TASK: Wherever the word "arrependimento" occurs in the listing, copy the whole line.

ENTRIES SHOWN:

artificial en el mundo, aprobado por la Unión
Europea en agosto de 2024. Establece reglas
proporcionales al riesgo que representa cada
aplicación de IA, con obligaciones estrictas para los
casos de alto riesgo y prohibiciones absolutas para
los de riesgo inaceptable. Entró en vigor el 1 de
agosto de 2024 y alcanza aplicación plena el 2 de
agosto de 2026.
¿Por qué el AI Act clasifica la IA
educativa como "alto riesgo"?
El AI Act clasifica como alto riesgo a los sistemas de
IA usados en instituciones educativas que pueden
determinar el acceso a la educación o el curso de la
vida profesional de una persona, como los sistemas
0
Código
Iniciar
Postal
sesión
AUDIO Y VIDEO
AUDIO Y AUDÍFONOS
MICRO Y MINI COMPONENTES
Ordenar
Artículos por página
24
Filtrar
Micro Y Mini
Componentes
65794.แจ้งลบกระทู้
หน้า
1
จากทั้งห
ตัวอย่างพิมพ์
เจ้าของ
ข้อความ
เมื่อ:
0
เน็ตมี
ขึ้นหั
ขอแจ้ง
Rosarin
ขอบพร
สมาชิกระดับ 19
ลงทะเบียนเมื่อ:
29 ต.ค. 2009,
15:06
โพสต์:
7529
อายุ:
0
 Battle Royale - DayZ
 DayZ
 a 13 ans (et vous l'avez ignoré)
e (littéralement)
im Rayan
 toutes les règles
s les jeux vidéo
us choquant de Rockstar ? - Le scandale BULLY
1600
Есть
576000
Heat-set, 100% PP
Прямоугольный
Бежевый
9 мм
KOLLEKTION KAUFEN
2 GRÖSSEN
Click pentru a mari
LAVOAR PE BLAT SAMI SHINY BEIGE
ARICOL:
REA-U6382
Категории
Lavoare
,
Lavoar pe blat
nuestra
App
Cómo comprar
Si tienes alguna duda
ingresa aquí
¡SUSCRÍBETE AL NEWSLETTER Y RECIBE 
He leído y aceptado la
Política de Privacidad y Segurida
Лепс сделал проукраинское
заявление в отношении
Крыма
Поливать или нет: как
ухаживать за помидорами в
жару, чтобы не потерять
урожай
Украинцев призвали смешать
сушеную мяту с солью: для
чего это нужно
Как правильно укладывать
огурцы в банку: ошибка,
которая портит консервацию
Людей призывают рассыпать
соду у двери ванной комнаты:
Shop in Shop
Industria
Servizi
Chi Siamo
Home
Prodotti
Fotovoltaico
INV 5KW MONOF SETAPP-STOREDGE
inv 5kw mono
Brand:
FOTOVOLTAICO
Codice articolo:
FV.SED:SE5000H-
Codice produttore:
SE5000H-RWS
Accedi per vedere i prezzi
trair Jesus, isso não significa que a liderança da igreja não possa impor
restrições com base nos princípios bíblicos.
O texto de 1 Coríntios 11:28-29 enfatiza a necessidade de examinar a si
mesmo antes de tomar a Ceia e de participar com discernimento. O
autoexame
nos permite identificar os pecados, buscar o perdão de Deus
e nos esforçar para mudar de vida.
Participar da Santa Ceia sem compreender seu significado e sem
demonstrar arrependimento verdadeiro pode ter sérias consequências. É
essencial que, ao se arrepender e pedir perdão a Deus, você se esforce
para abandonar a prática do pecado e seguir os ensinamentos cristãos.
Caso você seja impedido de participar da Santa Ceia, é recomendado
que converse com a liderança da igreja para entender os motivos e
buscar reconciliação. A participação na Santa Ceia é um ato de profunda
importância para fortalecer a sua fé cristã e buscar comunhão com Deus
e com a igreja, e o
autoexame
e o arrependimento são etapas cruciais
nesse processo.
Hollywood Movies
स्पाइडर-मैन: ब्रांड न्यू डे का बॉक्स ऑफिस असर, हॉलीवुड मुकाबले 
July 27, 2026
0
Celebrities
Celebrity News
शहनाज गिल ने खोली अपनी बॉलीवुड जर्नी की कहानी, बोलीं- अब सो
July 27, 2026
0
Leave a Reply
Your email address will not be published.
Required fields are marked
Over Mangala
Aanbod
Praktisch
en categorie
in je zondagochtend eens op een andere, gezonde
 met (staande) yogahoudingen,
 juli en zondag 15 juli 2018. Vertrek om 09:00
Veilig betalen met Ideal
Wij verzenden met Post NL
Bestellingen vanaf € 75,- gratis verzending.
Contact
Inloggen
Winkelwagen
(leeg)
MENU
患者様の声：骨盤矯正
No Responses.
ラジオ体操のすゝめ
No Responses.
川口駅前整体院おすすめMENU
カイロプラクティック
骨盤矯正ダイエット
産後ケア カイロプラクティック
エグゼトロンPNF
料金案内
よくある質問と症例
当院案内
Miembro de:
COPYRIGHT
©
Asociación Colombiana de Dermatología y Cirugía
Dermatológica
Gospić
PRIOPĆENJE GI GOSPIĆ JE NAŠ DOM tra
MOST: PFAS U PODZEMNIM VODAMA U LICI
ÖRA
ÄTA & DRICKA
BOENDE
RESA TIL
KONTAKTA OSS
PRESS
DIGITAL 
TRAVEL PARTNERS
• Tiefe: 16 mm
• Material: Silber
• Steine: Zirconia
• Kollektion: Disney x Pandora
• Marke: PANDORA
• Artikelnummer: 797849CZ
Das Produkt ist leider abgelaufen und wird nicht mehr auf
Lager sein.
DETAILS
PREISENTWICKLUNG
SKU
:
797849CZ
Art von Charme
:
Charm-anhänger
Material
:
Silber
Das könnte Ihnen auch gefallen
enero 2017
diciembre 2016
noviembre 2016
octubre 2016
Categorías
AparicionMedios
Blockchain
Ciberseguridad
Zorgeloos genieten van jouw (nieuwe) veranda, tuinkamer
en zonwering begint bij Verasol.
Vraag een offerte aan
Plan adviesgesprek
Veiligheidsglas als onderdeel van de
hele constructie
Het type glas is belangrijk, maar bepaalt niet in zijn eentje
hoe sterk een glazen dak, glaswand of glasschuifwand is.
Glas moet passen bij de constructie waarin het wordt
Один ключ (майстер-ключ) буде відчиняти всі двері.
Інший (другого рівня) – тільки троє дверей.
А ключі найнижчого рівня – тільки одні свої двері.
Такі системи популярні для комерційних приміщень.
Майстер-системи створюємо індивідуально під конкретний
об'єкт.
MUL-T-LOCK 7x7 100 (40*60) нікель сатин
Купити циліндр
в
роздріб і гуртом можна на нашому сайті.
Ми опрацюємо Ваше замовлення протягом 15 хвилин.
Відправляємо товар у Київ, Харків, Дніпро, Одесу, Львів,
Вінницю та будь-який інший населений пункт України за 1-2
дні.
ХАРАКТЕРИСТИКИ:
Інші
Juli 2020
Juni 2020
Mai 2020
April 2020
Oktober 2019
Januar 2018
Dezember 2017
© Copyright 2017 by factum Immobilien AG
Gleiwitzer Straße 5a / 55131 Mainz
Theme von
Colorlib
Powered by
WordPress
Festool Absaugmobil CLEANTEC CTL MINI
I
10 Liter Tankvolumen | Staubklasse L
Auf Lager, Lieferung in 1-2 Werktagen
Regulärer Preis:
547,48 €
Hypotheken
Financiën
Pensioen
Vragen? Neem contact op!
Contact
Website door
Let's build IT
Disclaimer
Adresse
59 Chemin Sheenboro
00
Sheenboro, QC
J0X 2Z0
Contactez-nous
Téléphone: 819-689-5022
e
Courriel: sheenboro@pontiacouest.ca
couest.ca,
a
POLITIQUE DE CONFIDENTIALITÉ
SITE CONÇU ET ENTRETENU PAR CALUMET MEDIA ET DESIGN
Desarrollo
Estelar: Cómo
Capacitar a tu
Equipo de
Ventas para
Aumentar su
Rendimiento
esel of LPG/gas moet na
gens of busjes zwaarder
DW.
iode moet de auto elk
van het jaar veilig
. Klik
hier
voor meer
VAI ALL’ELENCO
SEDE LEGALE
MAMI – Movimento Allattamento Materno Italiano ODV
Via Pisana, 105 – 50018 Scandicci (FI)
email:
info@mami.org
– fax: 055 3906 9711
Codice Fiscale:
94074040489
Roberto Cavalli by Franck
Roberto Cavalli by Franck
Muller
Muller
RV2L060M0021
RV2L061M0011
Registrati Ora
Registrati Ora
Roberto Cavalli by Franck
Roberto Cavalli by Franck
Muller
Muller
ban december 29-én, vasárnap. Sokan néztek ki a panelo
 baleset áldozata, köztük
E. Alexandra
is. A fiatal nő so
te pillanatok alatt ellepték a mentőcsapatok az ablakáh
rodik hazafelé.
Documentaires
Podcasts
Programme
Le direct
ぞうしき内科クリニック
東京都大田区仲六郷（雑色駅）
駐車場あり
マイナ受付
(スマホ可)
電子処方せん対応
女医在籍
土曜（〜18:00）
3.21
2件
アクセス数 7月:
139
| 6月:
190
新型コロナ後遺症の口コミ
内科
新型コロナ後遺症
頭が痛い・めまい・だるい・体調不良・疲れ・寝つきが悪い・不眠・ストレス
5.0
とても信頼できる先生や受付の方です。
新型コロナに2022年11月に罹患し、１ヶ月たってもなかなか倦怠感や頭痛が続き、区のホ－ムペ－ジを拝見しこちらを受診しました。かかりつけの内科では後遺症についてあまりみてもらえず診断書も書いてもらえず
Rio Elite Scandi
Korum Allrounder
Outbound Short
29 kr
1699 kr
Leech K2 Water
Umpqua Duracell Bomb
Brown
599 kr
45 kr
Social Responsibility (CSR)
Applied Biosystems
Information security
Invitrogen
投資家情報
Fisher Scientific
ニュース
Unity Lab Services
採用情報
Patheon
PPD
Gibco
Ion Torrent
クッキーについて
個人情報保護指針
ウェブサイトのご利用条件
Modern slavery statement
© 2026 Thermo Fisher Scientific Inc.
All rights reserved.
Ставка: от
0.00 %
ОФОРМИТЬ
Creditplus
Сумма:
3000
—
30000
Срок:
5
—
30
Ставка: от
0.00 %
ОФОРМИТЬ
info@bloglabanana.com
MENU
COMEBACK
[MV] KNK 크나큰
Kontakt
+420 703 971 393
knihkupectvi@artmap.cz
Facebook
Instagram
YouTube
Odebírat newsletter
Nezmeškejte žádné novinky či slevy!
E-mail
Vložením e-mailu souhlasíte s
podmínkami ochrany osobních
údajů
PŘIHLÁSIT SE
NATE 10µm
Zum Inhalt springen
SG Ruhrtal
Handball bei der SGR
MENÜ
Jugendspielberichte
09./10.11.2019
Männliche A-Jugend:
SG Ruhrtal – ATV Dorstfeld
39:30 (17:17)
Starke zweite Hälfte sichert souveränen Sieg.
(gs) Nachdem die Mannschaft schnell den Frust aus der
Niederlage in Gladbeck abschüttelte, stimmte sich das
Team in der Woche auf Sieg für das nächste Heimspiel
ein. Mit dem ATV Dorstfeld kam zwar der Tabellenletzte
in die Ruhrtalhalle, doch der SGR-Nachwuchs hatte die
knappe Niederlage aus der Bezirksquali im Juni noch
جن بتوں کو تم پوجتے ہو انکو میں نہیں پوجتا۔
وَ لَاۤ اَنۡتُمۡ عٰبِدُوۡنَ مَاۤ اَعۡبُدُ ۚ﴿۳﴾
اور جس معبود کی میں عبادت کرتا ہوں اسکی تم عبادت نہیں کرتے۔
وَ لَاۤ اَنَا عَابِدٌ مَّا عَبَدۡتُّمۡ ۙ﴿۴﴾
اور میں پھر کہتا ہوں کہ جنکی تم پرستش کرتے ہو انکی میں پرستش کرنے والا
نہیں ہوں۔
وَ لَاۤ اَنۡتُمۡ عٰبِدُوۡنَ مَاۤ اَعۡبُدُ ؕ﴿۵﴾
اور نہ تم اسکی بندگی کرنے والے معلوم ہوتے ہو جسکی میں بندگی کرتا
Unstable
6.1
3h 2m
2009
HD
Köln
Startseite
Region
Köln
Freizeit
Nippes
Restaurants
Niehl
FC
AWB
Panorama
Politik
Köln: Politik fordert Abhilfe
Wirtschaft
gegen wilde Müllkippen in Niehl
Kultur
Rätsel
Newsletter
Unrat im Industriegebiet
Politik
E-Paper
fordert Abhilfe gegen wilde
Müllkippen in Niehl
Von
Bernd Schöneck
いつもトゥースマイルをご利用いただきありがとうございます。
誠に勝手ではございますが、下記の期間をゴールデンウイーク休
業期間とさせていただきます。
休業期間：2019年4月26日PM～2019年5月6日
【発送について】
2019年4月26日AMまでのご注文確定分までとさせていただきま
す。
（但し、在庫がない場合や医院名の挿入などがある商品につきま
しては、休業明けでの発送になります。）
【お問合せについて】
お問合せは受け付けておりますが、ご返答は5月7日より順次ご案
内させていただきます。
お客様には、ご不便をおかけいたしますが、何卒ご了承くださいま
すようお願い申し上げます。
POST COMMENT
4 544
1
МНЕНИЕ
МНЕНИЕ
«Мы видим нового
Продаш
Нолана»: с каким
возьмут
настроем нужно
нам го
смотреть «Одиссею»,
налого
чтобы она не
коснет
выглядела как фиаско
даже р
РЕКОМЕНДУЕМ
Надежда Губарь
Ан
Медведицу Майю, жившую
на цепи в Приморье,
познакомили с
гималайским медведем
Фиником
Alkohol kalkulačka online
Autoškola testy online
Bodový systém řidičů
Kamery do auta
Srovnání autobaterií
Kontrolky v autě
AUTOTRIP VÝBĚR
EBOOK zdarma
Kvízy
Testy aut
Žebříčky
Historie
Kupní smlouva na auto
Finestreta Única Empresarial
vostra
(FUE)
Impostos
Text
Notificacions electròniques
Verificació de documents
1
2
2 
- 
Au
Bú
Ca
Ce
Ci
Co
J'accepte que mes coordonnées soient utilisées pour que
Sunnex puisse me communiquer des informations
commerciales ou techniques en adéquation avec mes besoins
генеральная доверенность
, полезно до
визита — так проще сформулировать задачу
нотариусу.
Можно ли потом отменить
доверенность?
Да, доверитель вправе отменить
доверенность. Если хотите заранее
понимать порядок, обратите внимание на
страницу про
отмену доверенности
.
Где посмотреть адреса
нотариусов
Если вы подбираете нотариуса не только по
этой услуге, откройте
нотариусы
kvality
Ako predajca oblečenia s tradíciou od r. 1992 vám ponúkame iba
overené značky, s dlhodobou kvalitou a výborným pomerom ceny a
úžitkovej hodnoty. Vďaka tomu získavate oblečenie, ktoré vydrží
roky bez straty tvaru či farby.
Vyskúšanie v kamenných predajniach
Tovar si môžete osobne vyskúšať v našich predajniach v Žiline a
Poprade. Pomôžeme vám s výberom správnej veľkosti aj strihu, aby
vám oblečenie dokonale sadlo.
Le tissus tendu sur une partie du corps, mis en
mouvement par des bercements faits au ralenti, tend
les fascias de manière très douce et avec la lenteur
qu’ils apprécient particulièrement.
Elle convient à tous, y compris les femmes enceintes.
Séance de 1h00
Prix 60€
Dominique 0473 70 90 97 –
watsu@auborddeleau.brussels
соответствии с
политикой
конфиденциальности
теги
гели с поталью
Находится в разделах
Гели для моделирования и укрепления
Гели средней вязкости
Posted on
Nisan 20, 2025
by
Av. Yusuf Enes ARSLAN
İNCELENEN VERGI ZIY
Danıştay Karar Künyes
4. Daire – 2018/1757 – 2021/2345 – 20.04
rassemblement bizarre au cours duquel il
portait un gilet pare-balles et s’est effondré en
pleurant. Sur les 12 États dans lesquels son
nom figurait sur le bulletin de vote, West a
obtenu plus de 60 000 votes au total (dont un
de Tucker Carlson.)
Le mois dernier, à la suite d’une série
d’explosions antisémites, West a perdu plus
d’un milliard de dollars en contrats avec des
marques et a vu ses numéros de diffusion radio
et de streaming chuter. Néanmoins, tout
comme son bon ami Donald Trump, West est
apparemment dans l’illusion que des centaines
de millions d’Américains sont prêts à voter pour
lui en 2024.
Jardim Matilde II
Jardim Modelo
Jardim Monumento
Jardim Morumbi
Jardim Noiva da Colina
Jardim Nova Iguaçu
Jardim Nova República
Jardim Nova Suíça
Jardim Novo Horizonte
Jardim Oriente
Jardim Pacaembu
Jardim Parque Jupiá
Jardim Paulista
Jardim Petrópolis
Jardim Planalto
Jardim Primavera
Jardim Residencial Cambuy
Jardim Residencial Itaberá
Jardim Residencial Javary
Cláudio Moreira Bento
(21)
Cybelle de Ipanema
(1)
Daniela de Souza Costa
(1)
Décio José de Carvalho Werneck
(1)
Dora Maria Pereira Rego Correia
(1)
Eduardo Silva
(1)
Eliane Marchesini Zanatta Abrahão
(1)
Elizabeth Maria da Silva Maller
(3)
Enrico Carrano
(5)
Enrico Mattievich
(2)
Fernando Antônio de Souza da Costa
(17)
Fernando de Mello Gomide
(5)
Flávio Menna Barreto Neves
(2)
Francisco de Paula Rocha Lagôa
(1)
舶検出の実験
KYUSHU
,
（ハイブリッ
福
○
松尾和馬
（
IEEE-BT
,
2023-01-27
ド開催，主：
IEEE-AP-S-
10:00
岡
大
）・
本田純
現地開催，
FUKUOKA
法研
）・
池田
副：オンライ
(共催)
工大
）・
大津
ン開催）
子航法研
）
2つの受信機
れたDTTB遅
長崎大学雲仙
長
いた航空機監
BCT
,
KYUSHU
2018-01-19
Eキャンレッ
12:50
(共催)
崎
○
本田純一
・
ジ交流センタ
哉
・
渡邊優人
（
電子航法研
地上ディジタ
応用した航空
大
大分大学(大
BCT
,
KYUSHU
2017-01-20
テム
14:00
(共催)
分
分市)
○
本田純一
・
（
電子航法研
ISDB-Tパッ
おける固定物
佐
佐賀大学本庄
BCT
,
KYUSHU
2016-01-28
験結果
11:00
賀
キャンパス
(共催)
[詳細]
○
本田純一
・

EXERCISE RESULT:
demonstrar arrependimento verdadeiro pode ter sérias consequências. É
e o arrependimento são etapas cruciais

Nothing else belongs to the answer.